→ INSTRUCTIONS TO FOLLOW
A word-for-word copy of the following listing is needed. Leave out its images.

→ EXERCISE DATA
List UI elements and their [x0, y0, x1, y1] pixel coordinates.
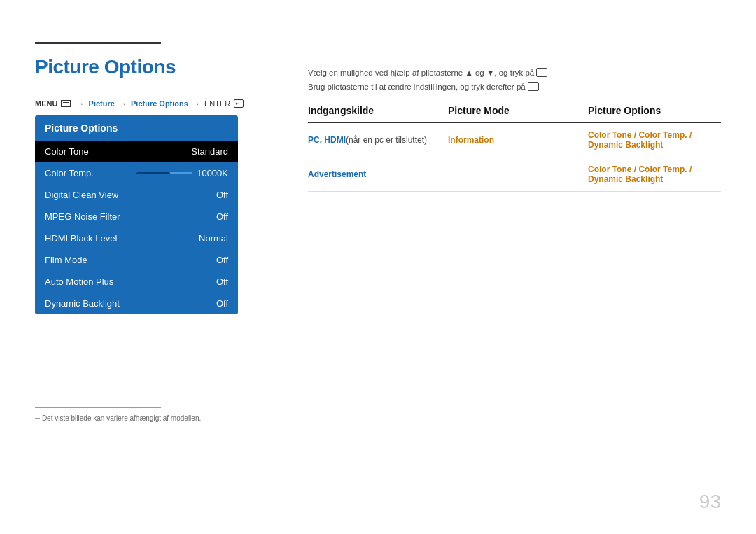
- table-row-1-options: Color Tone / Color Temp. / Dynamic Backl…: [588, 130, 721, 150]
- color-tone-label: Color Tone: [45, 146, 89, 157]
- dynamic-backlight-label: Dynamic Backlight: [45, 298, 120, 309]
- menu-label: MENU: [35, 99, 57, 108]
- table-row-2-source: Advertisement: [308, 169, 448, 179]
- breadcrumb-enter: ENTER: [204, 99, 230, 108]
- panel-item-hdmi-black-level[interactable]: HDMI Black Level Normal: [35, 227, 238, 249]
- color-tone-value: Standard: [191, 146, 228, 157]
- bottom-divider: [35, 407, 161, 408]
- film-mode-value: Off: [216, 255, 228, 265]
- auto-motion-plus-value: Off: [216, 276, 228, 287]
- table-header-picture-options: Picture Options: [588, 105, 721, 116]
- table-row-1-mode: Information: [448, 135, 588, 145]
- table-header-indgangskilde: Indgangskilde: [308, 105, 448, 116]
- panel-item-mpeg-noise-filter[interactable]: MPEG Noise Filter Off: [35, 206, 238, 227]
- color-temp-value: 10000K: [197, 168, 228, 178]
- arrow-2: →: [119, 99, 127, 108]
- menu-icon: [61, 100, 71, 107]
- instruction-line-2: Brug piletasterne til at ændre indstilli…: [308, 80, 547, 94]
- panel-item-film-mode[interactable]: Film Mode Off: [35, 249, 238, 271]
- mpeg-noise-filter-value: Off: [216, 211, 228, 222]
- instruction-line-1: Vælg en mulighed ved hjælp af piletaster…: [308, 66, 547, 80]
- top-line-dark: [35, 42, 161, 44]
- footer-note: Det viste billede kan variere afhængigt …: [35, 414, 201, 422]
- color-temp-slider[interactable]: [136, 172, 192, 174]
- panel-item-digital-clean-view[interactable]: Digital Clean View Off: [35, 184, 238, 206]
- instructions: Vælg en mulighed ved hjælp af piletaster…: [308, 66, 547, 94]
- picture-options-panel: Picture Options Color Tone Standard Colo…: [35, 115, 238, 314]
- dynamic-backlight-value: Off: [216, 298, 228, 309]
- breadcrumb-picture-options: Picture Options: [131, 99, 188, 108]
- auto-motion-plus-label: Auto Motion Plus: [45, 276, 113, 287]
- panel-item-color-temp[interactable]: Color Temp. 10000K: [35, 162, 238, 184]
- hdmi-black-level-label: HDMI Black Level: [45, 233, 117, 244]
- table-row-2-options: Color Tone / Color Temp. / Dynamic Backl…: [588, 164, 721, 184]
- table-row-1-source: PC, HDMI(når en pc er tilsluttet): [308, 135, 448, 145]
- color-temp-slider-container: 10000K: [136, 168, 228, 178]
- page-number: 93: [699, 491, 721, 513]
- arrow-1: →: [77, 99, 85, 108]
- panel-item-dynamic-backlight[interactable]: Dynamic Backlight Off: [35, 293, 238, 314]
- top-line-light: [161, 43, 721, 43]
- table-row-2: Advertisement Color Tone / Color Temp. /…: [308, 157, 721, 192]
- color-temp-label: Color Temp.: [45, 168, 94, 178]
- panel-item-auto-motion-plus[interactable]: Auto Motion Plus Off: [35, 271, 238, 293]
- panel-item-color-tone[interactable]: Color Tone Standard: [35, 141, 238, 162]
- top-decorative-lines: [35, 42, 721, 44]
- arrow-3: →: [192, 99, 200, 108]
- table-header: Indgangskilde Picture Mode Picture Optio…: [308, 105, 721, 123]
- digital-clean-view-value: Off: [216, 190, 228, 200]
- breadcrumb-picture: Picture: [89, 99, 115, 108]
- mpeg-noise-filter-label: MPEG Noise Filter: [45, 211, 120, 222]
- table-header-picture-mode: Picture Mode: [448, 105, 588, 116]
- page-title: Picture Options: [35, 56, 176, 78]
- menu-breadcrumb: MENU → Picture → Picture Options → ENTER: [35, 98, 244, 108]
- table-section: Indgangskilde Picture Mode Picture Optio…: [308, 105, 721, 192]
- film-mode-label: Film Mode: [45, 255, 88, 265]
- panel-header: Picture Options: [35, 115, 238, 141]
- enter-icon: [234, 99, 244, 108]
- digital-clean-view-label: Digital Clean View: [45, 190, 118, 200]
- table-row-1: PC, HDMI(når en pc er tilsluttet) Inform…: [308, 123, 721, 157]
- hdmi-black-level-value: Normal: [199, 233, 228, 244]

→ FINISHED EXERCISE
List UI elements and their [x0, y0, x1, y1] pixel coordinates.
- table-row-1-options: Color Tone / Color Temp. / Dynamic Backl…: [588, 130, 721, 150]
- color-tone-label: Color Tone: [45, 146, 89, 157]
- dynamic-backlight-label: Dynamic Backlight: [45, 298, 120, 309]
- menu-label: MENU: [35, 99, 57, 108]
- table-row-2-source: Advertisement: [308, 169, 448, 179]
- breadcrumb-enter: ENTER: [204, 99, 230, 108]
- panel-item-hdmi-black-level[interactable]: HDMI Black Level Normal: [35, 227, 238, 249]
- color-tone-value: Standard: [191, 146, 228, 157]
- bottom-divider: [35, 407, 161, 408]
- film-mode-value: Off: [216, 255, 228, 265]
- auto-motion-plus-value: Off: [216, 276, 228, 287]
- table-header-picture-options: Picture Options: [588, 105, 721, 116]
- table-row-1-mode: Information: [448, 135, 588, 145]
- table-header-indgangskilde: Indgangskilde: [308, 105, 448, 116]
- panel-item-mpeg-noise-filter[interactable]: MPEG Noise Filter Off: [35, 206, 238, 227]
- color-temp-value: 10000K: [197, 168, 228, 178]
- arrow-2: →: [119, 99, 127, 108]
- menu-icon: [61, 100, 71, 107]
- instruction-line-2: Brug piletasterne til at ændre indstilli…: [308, 80, 547, 94]
- panel-item-film-mode[interactable]: Film Mode Off: [35, 249, 238, 271]
- mpeg-noise-filter-value: Off: [216, 211, 228, 222]
- instruction-line-1: Vælg en mulighed ved hjælp af piletaster…: [308, 66, 547, 80]
- top-line-dark: [35, 42, 161, 44]
- footer-note: Det viste billede kan variere afhængigt …: [35, 414, 201, 422]
- color-temp-slider[interactable]: [136, 172, 192, 174]
- panel-item-digital-clean-view[interactable]: Digital Clean View Off: [35, 184, 238, 206]
- instructions: Vælg en mulighed ved hjælp af piletaster…: [308, 66, 547, 94]
- picture-options-panel: Picture Options Color Tone Standard Colo…: [35, 115, 238, 314]
- dynamic-backlight-value: Off: [216, 298, 228, 309]
- breadcrumb-picture-options: Picture Options: [131, 99, 188, 108]
- auto-motion-plus-label: Auto Motion Plus: [45, 276, 113, 287]
- panel-item-color-temp[interactable]: Color Temp. 10000K: [35, 162, 238, 184]
- hdmi-black-level-label: HDMI Black Level: [45, 233, 117, 244]
- table-row-2-options: Color Tone / Color Temp. / Dynamic Backl…: [588, 164, 721, 184]
- table-row-1-source: PC, HDMI(når en pc er tilsluttet): [308, 135, 448, 145]
- color-temp-slider-container: 10000K: [136, 168, 228, 178]
- page-number: 93: [699, 491, 721, 513]
- arrow-1: →: [77, 99, 85, 108]
- panel-item-dynamic-backlight[interactable]: Dynamic Backlight Off: [35, 293, 238, 314]
- top-line-light: [161, 43, 721, 43]
- table-row-2: Advertisement Color Tone / Color Temp. /…: [308, 157, 721, 192]
- color-temp-label: Color Temp.: [45, 168, 94, 178]
- panel-item-auto-motion-plus[interactable]: Auto Motion Plus Off: [35, 271, 238, 293]
- panel-item-color-tone[interactable]: Color Tone Standard: [35, 141, 238, 162]
- top-decorative-lines: [35, 42, 721, 44]
- arrow-3: →: [192, 99, 200, 108]
- table-header: Indgangskilde Picture Mode Picture Optio…: [308, 105, 721, 123]
- digital-clean-view-value: Off: [216, 190, 228, 200]
- breadcrumb-picture: Picture: [89, 99, 115, 108]
- mpeg-noise-filter-label: MPEG Noise Filter: [45, 211, 120, 222]
- table-header-picture-mode: Picture Mode: [448, 105, 588, 116]
- page-title: Picture Options: [35, 56, 176, 78]
- menu-breadcrumb: MENU → Picture → Picture Options → ENTER: [35, 98, 244, 108]
- table-section: Indgangskilde Picture Mode Picture Optio…: [308, 105, 721, 192]
- film-mode-label: Film Mode: [45, 255, 88, 265]
- panel-header: Picture Options: [35, 115, 238, 141]
- enter-icon: [234, 99, 244, 108]
- digital-clean-view-label: Digital Clean View: [45, 190, 118, 200]
- table-row-1: PC, HDMI(når en pc er tilsluttet) Inform…: [308, 123, 721, 157]
- hdmi-black-level-value: Normal: [199, 233, 228, 244]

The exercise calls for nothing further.